Saved data entries:
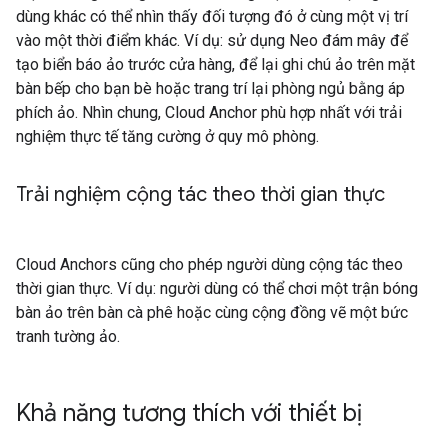
dùng khác có thể nhìn thấy đối tượng đó ở cùng một vị trí
vào một thời điểm khác. Ví dụ: sử dụng Neo đám mây để
tạo biển báo ảo trước cửa hàng, để lại ghi chú ảo trên mặt
bàn bếp cho bạn bè hoặc trang trí lại phòng ngủ bằng áp
phích ảo. Nhìn chung, Cloud Anchor phù hợp nhất với trải
nghiệm thực tế tăng cường ở quy mô phòng.
Trải nghiệm cộng tác theo thời gian thực
Cloud Anchors cũng cho phép người dùng cộng tác theo
thời gian thực. Ví dụ: người dùng có thể chơi một trận bóng
bàn ảo trên bàn cà phê hoặc cùng cộng đồng vẽ một bức
tranh tường ảo.
Khả năng tương thích với thiết bị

• What you need to do
In the records above, locate the line that contains "thời gian thực.". Repeat it and every line after it, exactly, and nothing else.

• Problem solution
thời gian thực. Ví dụ: người dùng có thể chơi một trận bóng
bàn ảo trên bàn cà phê hoặc cùng cộng đồng vẽ một bức
tranh tường ảo.
Khả năng tương thích với thiết bị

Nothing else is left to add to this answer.